Así como mi alma vintage sigue ilusionada añorando merch de los Red Skins -sabiendo que hoy eso es un reto-, pues qué le hacemos, cada día corrboro más que, en definitiva, a mí me gusta todo lo que no es fácil de hallar. Lo único, lo distinto, lo que no cualquiera tiene. Como las lantanas o las margaritas en un mundo donde predominan las rosas. Así, mientras me debato entre las ideas de Nietzsche afirmando que el amor es un sufrimiento que debería ser intentado, o el pensamiento aristotélico sobre el amor como la voluntad de querer para alguien lo que se piensa que es bueno, esta noche le creo a Erich Fromm y confirmo que tal vez simplemente el amar a alguien solo sea una decisión, una elección diaria, una práctica activa y consciente de nuestra libertad, sin ningún otro fin ni propósito que hacerle saber al otro cuánto valoramos el simple hecho de su existencia, para así hacernos mutuamente la vida más bonita. Y digo más bonita en forma colectiva, porque la vida es tan bonita como uno trabaje por lograrla, aunque qué mejor que hacerlo en compañía... si se tiene la fortuna de coincidir con la correcta, y por eso es que yo no quiero perder mi tiempo.

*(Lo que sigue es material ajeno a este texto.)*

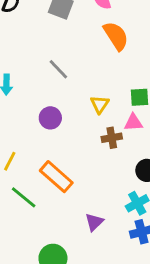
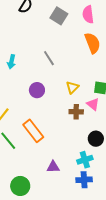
pink triangle: (133, 123) -> (93, 104), turned 32
purple triangle: (94, 222) -> (53, 167), turned 32

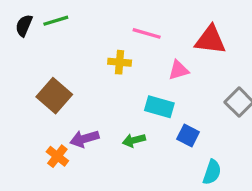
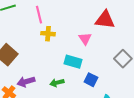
pink line: (147, 33) -> (39, 15), moved, turned 60
pink triangle: (179, 70) -> (85, 39), turned -48

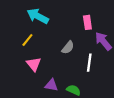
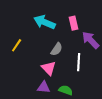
cyan arrow: (38, 16) -> (45, 22), moved
pink triangle: (34, 64) -> (49, 68), moved

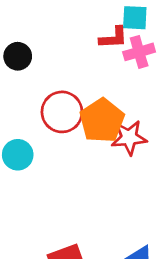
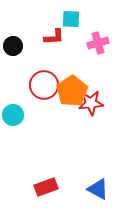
cyan square: (135, 18) -> (71, 19), moved
red L-shape: (113, 38) -> (54, 37), moved

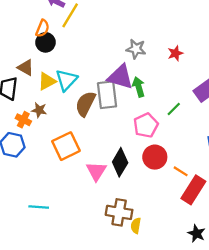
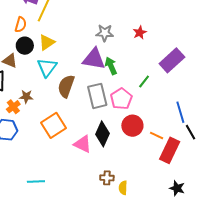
black circle: (45, 42) -> (25, 46), moved
yellow triangle: (47, 81) -> (47, 42), moved
gray rectangle: (107, 95) -> (97, 96), moved
orange cross: (23, 120) -> (13, 107), turned 32
pink triangle: (96, 171) -> (83, 144), turned -30
brown cross: (119, 212) -> (107, 178), size x0.6

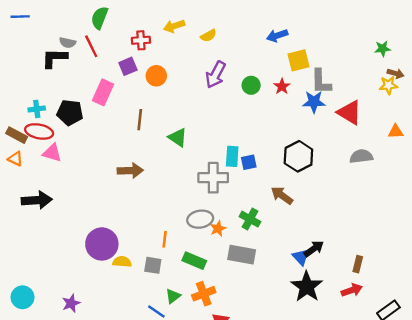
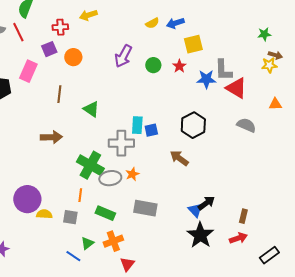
yellow semicircle: (208, 36) -> (152, 23), moved
gray L-shape: (321, 82) -> (223, 70), moved
gray semicircle: (361, 156) -> (246, 125), turned 30
green cross: (250, 219) -> (90, 165), moved, size x1.5
orange star: (218, 229) -> (132, 174), moved

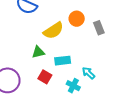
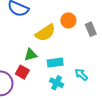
red square: (45, 77) -> (22, 72), moved
cyan cross: (73, 86) -> (57, 83), moved

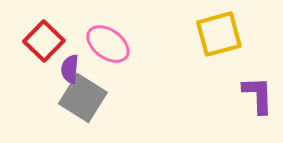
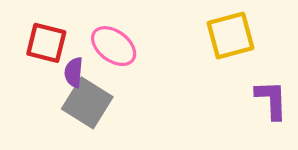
red square: (44, 41) -> (46, 43), turned -30

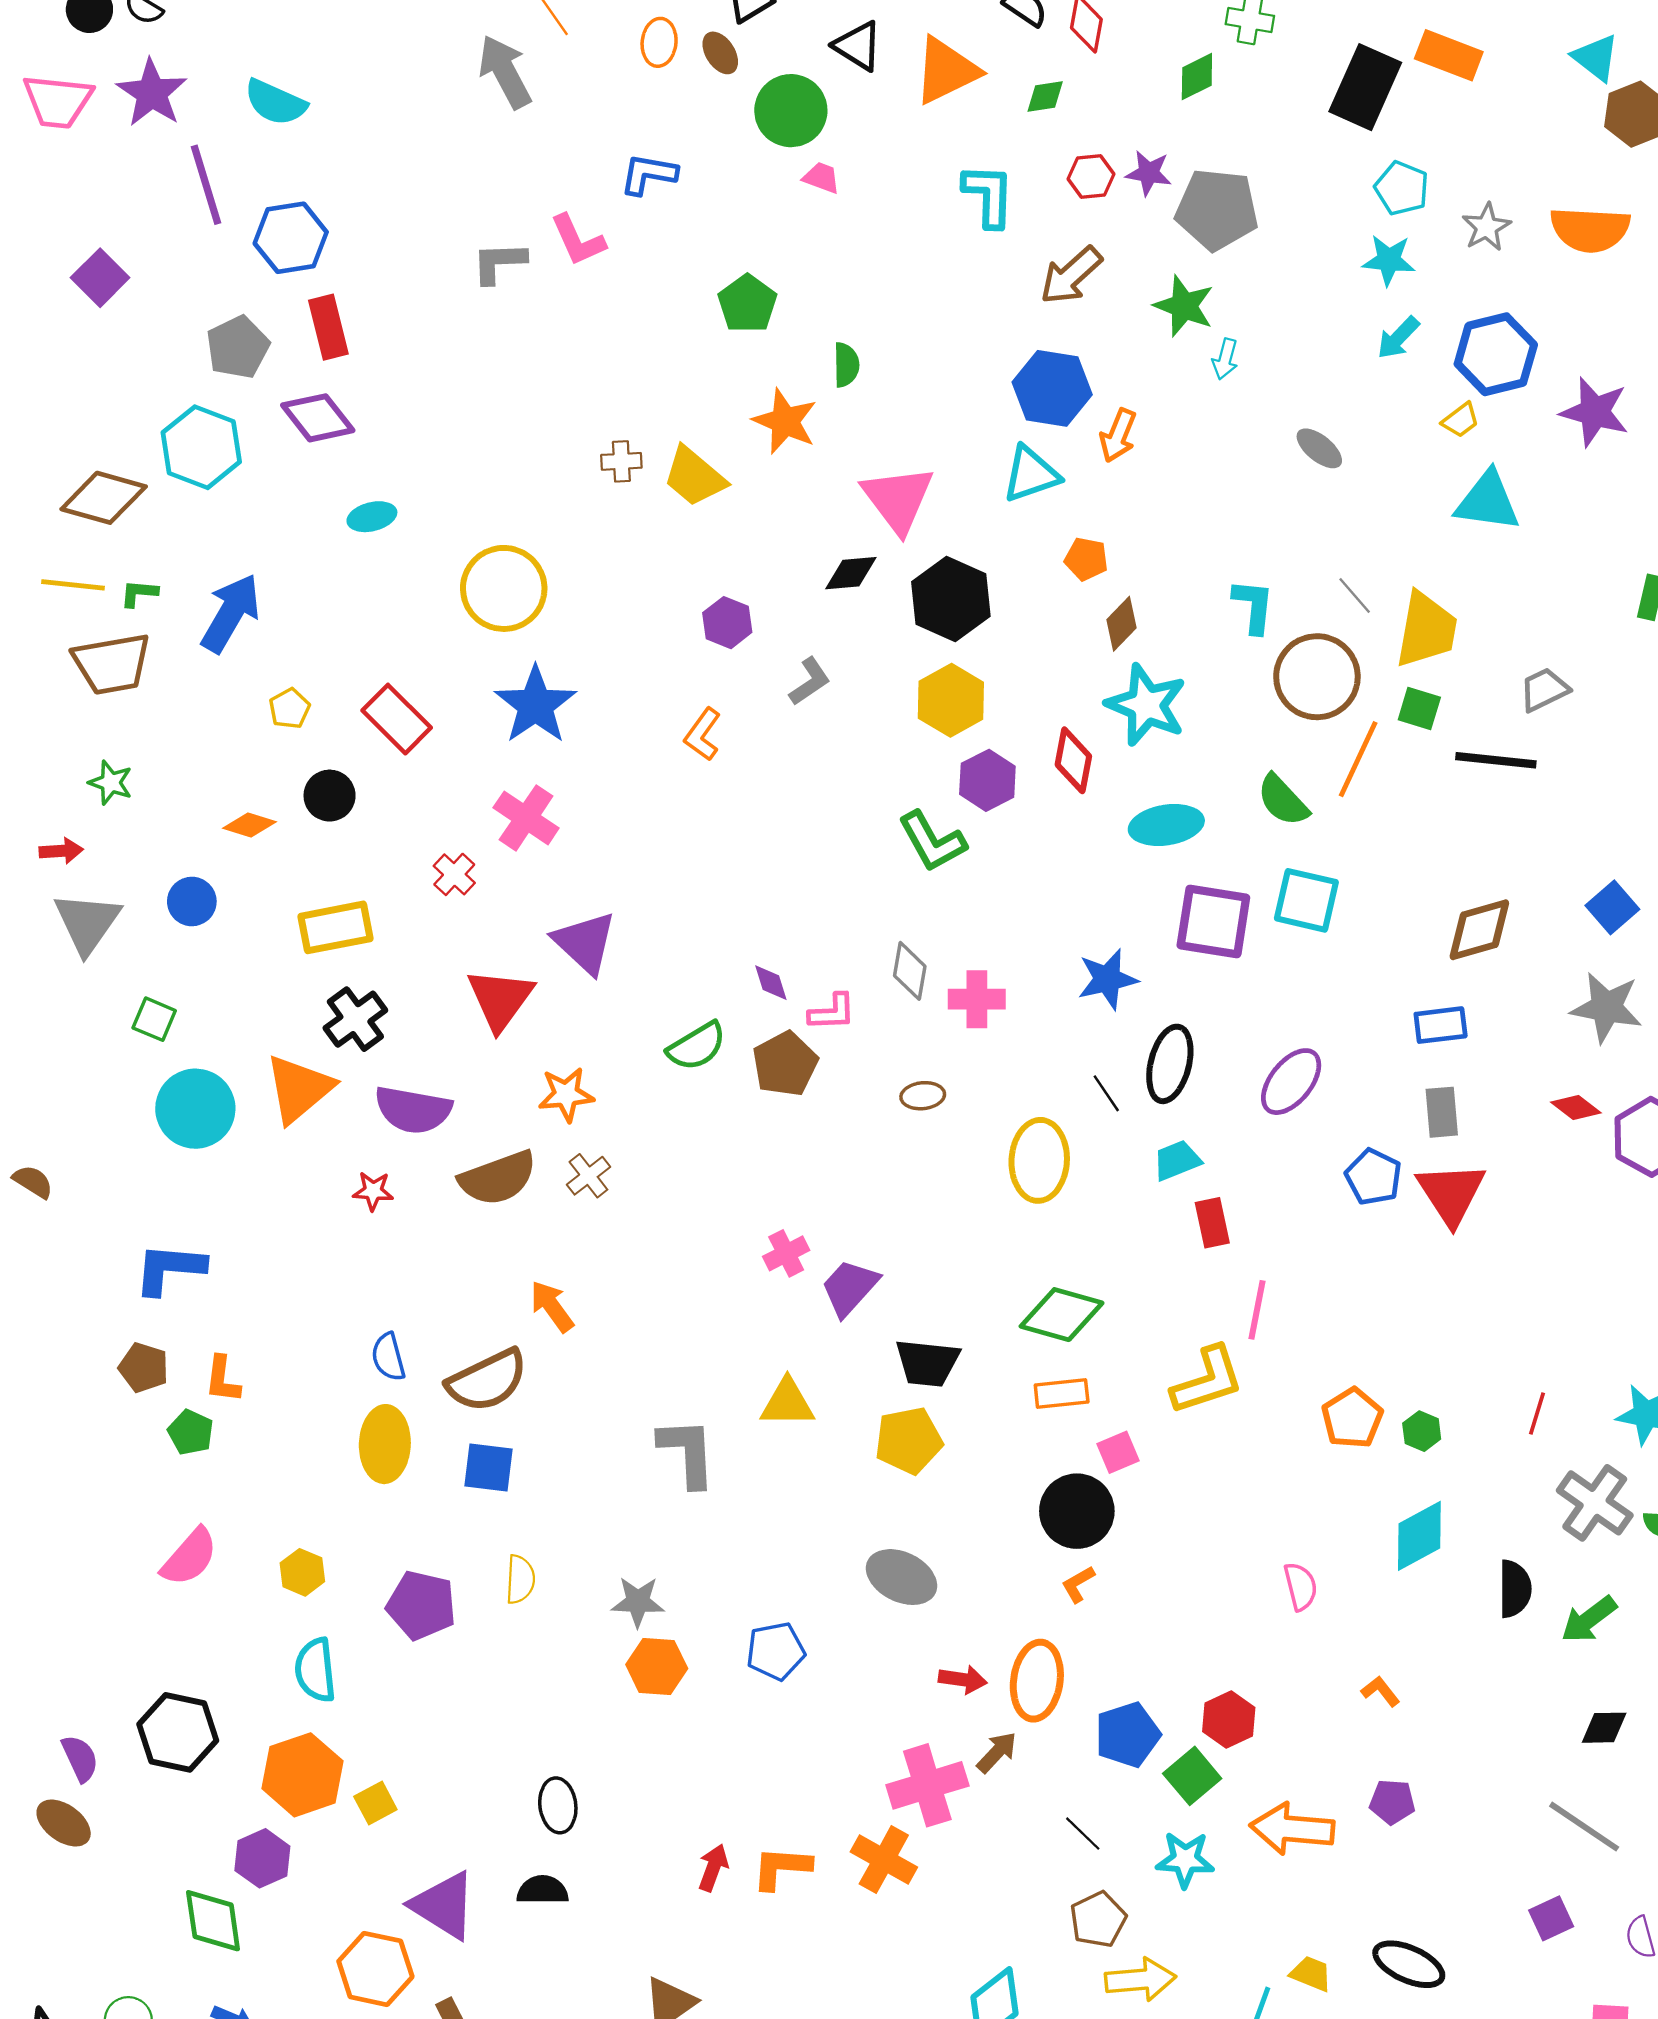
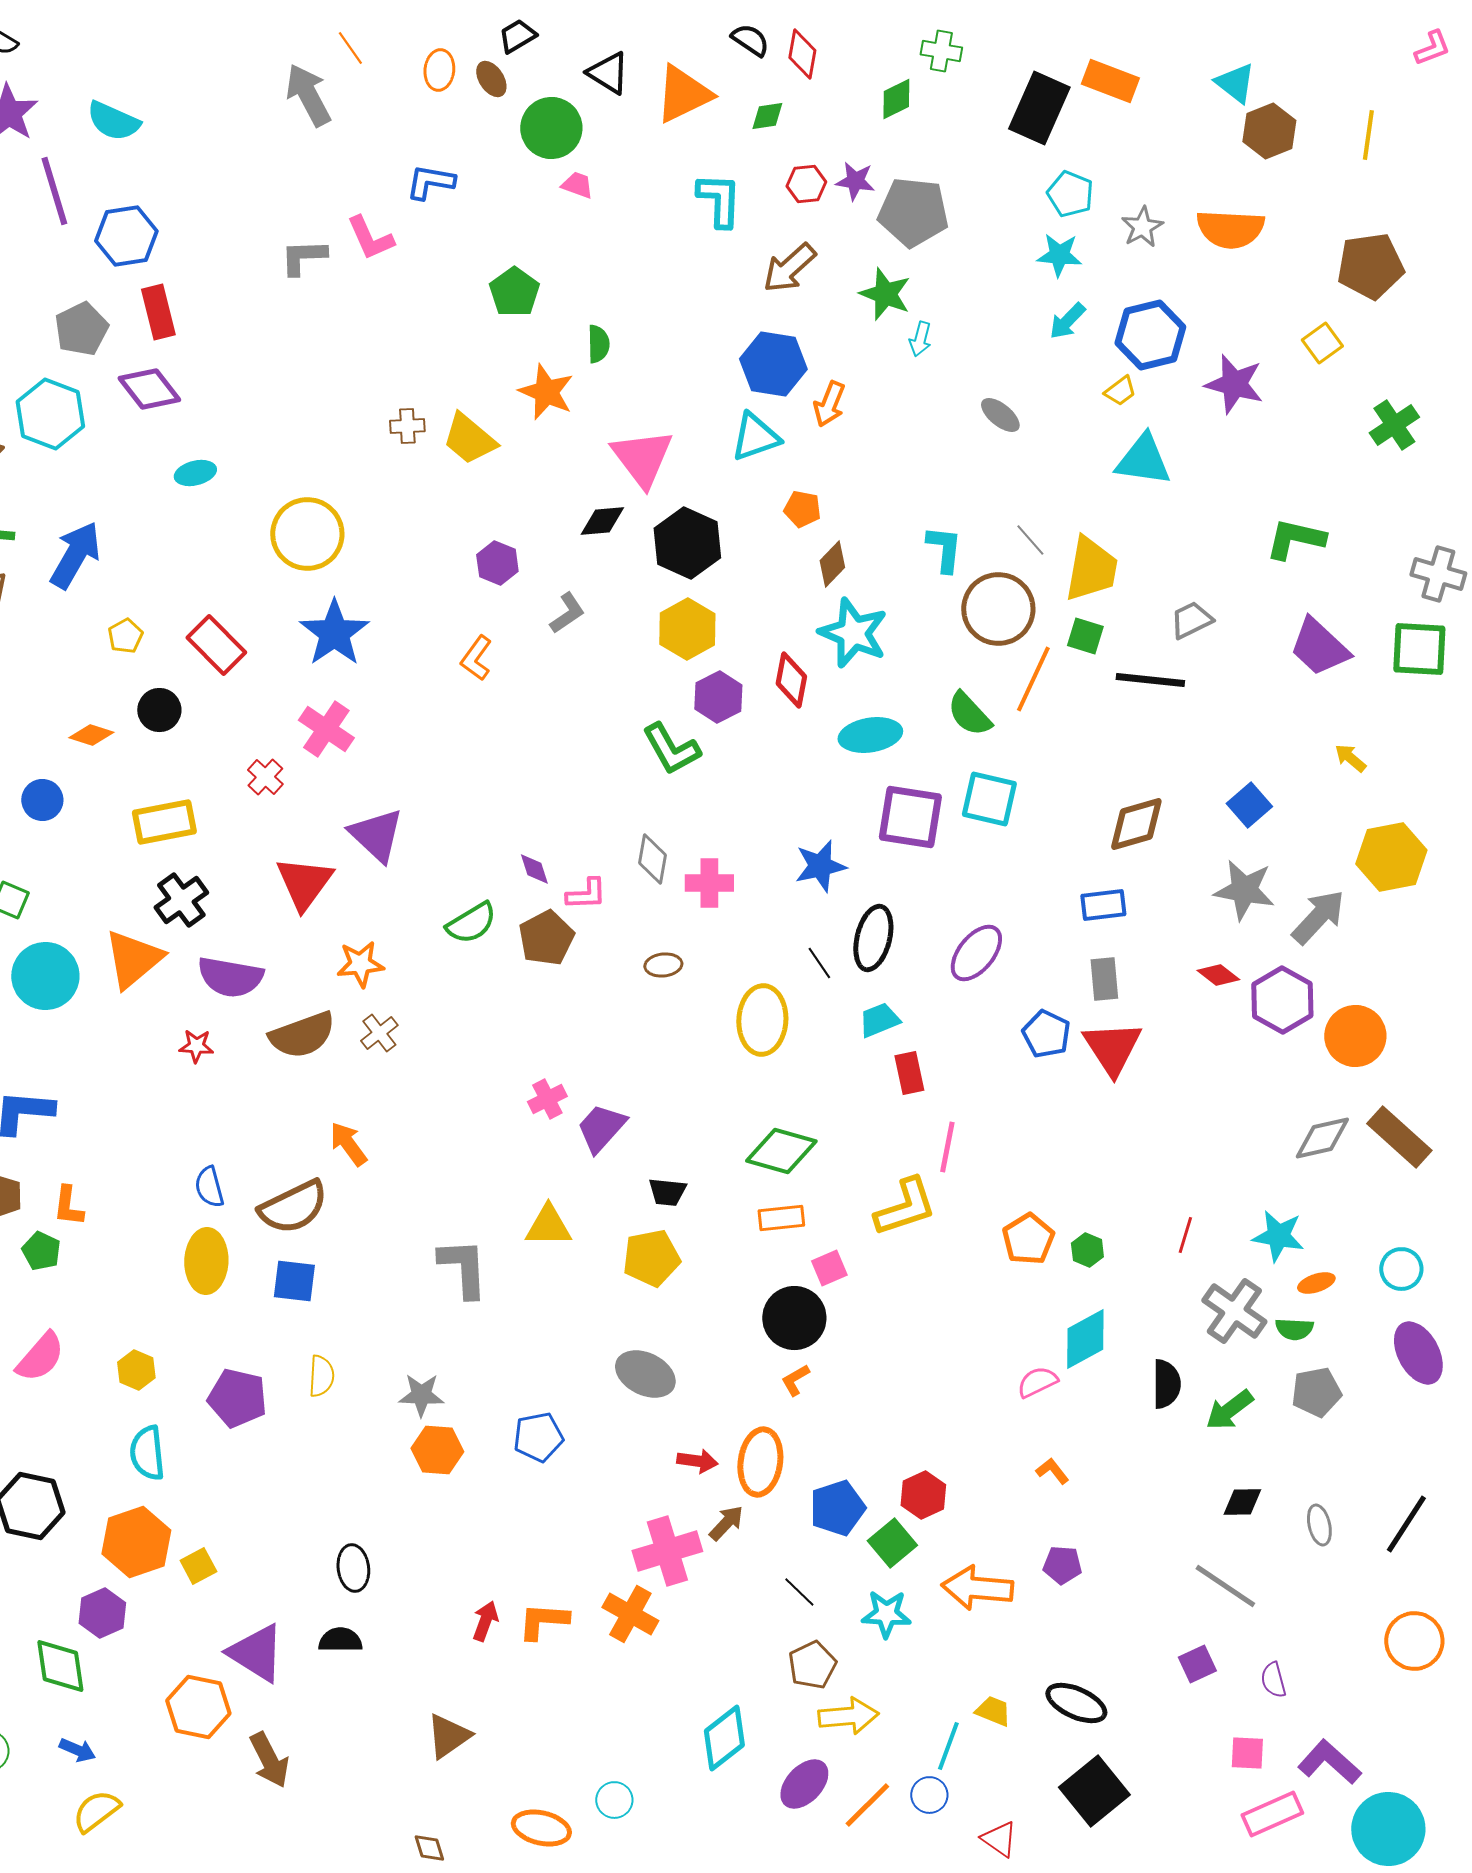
black trapezoid: (927, 1363) -> (667, 1192), size x0.7
pink semicircle: (1300, 1586) -> (1037, 1382), moved, turned -102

Pensándolo bien, qué bueno que no me conociste antes; es más, estoy orgullosa de que nos conociéramos hasta ahora, porque esa luz que aún no he irradiado al máximo sigue ahí, intacta, y tú pareces ya haberla empezado a descubrir. Si te agrada lo que has visto, y lo que has visto es apenas nada, es muy probable que te agrade aún más todo lo que aún no has visto. No sé, a veces pienso que todo lo vivido nos va preparando para los momentos precisos, para evolucionar hasta que estemos listos. El timing es una cosa realmente misteriosa, y elijo no perder la capacidad de asombro para creer que sí, probablemente cada paso que vamos dando nos lleva indudablemente al camino que merecemos recorrer. ¿Seremos tan inteligentes como para descifrarlo? ¿Seremos tan honestos para mantener real una emoción inicial y transformarla en un sentimiento durardero? ¿Seremos tan valientes como para avanzar hacia la vida y las aventuras que nos depare? Tampoco lo sé. Pero tengo en mi mano el boleto para despegar, ese que tengo guardado hace tiempo, listo para compartirlo con el mejor de los compañeros de viaje; y teniendo muy claro que es demasiado hipotético hablar en tiempo futuro, puedo estar tranquila sabiendo que lo único que tenemos es este momento, eso sí, con la idea de trabajar para que venga otro momento más, y otro más. Así que si hoy llegara alguien con la paciencia del mar que pueda demostrarme que estoy equivocada al dudar de todo, al cuestionarme las intenciones de los otros, al limitar mis muestras de afecto y exagerar en precauciones, entonces tal vez sí, 600 fotos serán solo el inicio, y probablemente muy pocas para atesorar cada momento de los 50 años que puedan venir... y de una temporada navideña bastante oportuna para grabarse en mi memoria.